[Dataset entries]
_ _ _ _

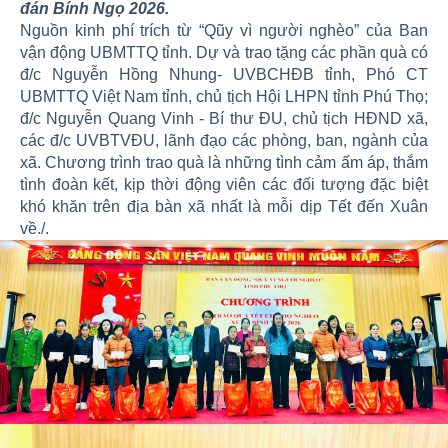
đán Bính Ngọ 2026.
Nguồn kinh phí trích từ “Qũy vì người nghèo” của Ban
vận động UBMTTQ tỉnh. Dự và trao tặng các phần quà có
đ/c Nguyễn Hồng Nhung- UVBCHĐB tỉnh, Phó CT
UBMTTQ Việt Nam tỉnh, chủ tịch Hội LHPN tỉnh Phú Thọ;
đ/c Nguyễn Quang Vinh - Bí thư ĐU, chủ tịch HĐND xã,
các đ/c UVBTVĐU, lãnh đạo các phòng, ban, ngành của
xã. Chương trình trao quà là những tình cảm ấm áp, thắm
tình đoàn kết, kịp thời động viên các đối tượng đặc biệt
khó khăn trên địa bàn xã nhất là mỗi dịp Tết đến Xuân
về./.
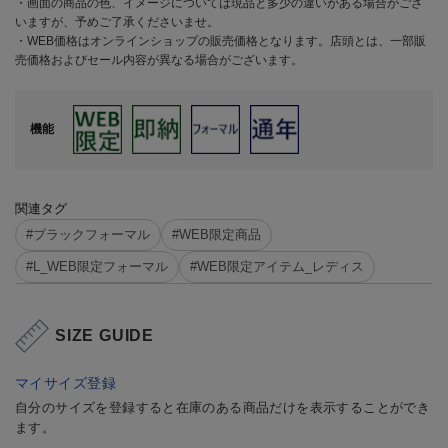
・画面の商品の色、イメージについては現品と多少の違いがある場合がござ
いますが、予めご了承くださいませ。
・WEB価格はオンラインショップの販売価格となります。店頭とは、一部販
売価格およびセール内容が異なる場合がございます。
機能
関連タグ
#ブラックフォーマル
#WEB限定商品
#L_WEB限定フォーマル
#WEB限定アイテム_レディス
SIZE GUIDE
マイサイズ登録
自分のサイズを登録すると在庫のある商品だけを表示することができ
ます。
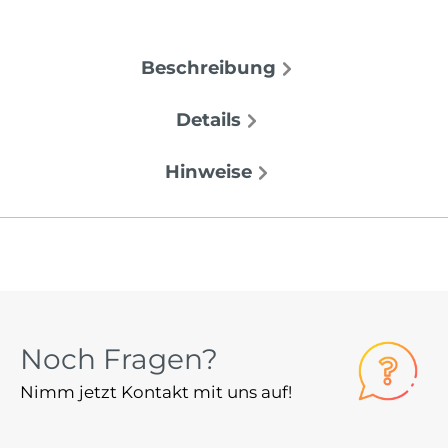
Beschreibung
Details
Hinweise
Noch Fragen?
Nimm jetzt Kontakt mit uns auf!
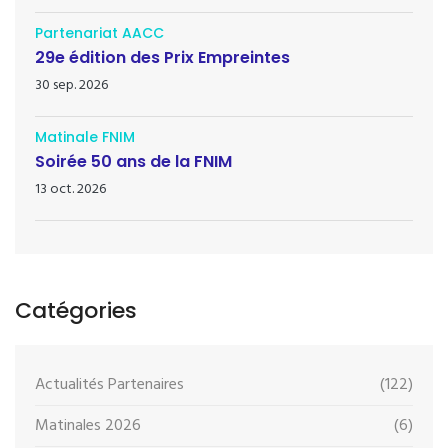
Partenariat AACC
29e édition des Prix Empreintes
30 sep. 2026
Matinale FNIM
Soirée 50 ans de la FNIM
13 oct. 2026
Catégories
Actualités Partenaires
(122)
Matinales 2026
(6)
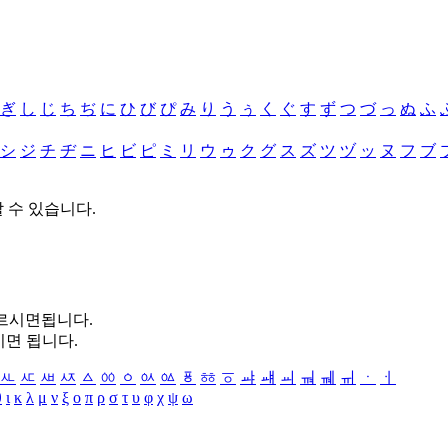
ぎ
し
じ
ち
ぢ
に
ひ
び
ぴ
み
り
う
ぅ
く
ぐ
す
ず
つ
づ
っ
ぬ
ふ
シ
ジ
チ
ヂ
ニ
ヒ
ビ
ピ
ミ
リ
ウ
ゥ
ク
グ
ス
ズ
ツ
ヅ
ッ
ヌ
フ
ブ
할 수 있습니다.
누르시면됩니다.
시면 됩니다.
ㅻ
ㅼ
ㅽ
ㅾ
ㅿ
ㆀ
ㆁ
ㆂ
ㆃ
ㆄ
ㆅ
ㆆ
ㆇ
ㆈ
ㆉ
ㆊ
ㆋ
ㆌ
ㆍ
ㆎ
θ
ι
κ
λ
μ
ν
ξ
ο
π
ρ
σ
τ
υ
φ
χ
ψ
ω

_ _ _ _

# [Directions for this task]
A complete answer gives every line of the data that includes "tình".

# [Output for this task]
xã. Chương trình trao quà là những tình cảm ấm áp, thắm
tình đoàn kết, kịp thời động viên các đối tượng đặc biệt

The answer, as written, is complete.